An Introduction to Named Entity Recognition and Learning Based Java | CS 446 | Assignments Computer Science

CS446: Pattern Recognition and Machine Learning Fall 2008

Problem Set 3

Handed Out: September 25, 2008 Due: October 9, 2008

•Feel free to talk to other members of the class in doing the homework. I am more concerned that

you learn how to solve the problem than that you demonstrate that you solved it entirely on your

own. You should, however, write down your solution yourself. Please try to keep the solution brief

and clear.

•Feel free to send me email or come to ask questions.

•Please, no handwritten solutions. Be sure your name appears on the top of each page.

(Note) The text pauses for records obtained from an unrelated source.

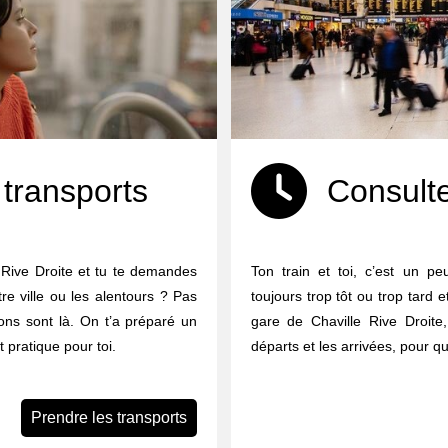
 transports
Consulte
 Rive Droite et tu te demandes
Ton train et toi, c’est un p
e ville ou les alentours ? Pas
toujours trop tôt ou trop tard 
ions sont là. On t’a préparé un
gare de Chaville Rive Droite
t pratique pour toi.
départs et les arrivées, pour 
Prendre les transports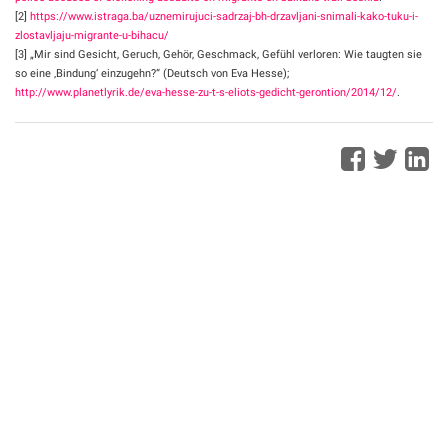
[2]
https://www.istraga.ba/uznemirujuci-sadrzaj-bh-drzavljani-snimali-kako-tuku-i-
zlostavljaju-migrante-u-bihacu/
[3] „Mir sind Gesicht, Geruch, Gehör, Geschmack, Gefühl verloren: Wie taugten sie
so eine ‚Bindung‘ einzugehn?“ (Deutsch von Eva Hesse);
http://www.planetlyrik.de/eva-hesse-zu-t-s-eliots-gedicht-gerontion/2014/12/
.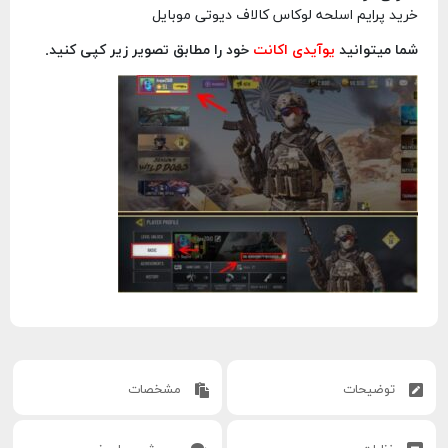
خرید پرایم اسلحه لوکاس کالاف دیوتی موبایل
شما میتوانید
یوآیدی اکانت
خود را مطابق تصویر زیر کپی کنید.
توضیحات
مشخصات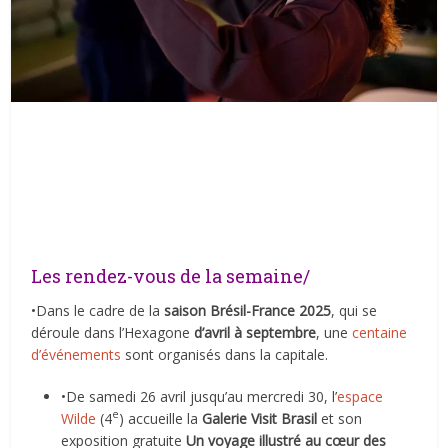
Les rendez-vous de la semaine/
•Dans le cadre de la
saison Brésil-France 2025
, qui se
déroule dans l’Hexagone
d’avril à septembre
, une
centaine
d’événements
sont organisés dans la capitale.
•De samedi 26 avril jusqu’au mercredi 30, l’
espace
e
Wilde
(4
) accueille la
Galerie Visit Brasil
et son
exposition gratuite
Un voyage illustré au cœur des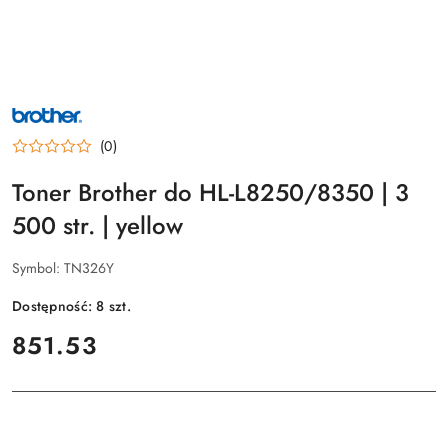
NAZWA
PRODUCENTA:
BROTHER
(0)
Toner Brother do HL-L8250/8350 | 3
500 str. | yellow
Symbol:
TN326Y
Dostępność:
8
szt.
cena:
851.53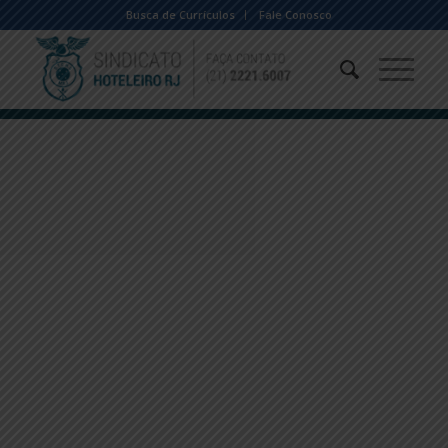
Busca de Currículos
Fale Conosco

•Please present your algorithms in both pseudocode and English. That is, give a precise formulation of

your algorithm as pseudocode and also explain in one or two concise paragraphs what your algorithm

does. Be aware that pseudocode is much simpler and more abstract than real code. Take a look at

the textbook pseudocode (e.g. Table 2.5 on page 33) to get an idea about the appropriate level of

abstraction.

•The homework is due at 4:00 pm on the due date. Email BOTH your write-up and your code to

the TA. Please do NOT hand in a hard copy of your write-up. Please put “<userid>CS446 hw3

submission” as the subject line of the email when you submit your homework to([email protected])

Introduction

In this problem set we will study the Named Entity Recognition (NER) problem using

Learning Based Java (LBJ). The goal of this problem set is to allow you to experience the

process of developing a classifier for a real world problem and appreciate the importance

of feature engineering as a significant component in the development process as well as a

crucial factor in the eventual performance of the classifier.

Training data, some Java sources, and a Makefile that will come in handy are provided on the

CS446 website. Javadoc for those sources will also be available there. The data is given in a

file containing tab delimited lines of text. Each line describes a single word, and sentences

are separated by newlines. For this problem set, we will only be interested in the information

in the first and sixth fields of each line. You can get the data from:

http://l2r.cs.uiuc.edu/∼danr/Teaching/CS446-08/Hw/hw3/Reuters2003.tgz

Named Entity Recognition

The NER problem is the problem of identifying which phrases in natural language text refer

to named entities. Named entities can be identified at various levels of coarseness. In this

problem set, we will label each entity as either a person, a location, an organization, or

miscellaneous. For example:

[PER Bob Denver]went to [LOC Denver ]for a meeting of the [ORG Denver

Musicians Association].

Annotated data for this task is typically presented with separate annotations for each word.

Thus, a tag (such as PER) is split into B-tag and I-tag to indicate the first word (or beginning)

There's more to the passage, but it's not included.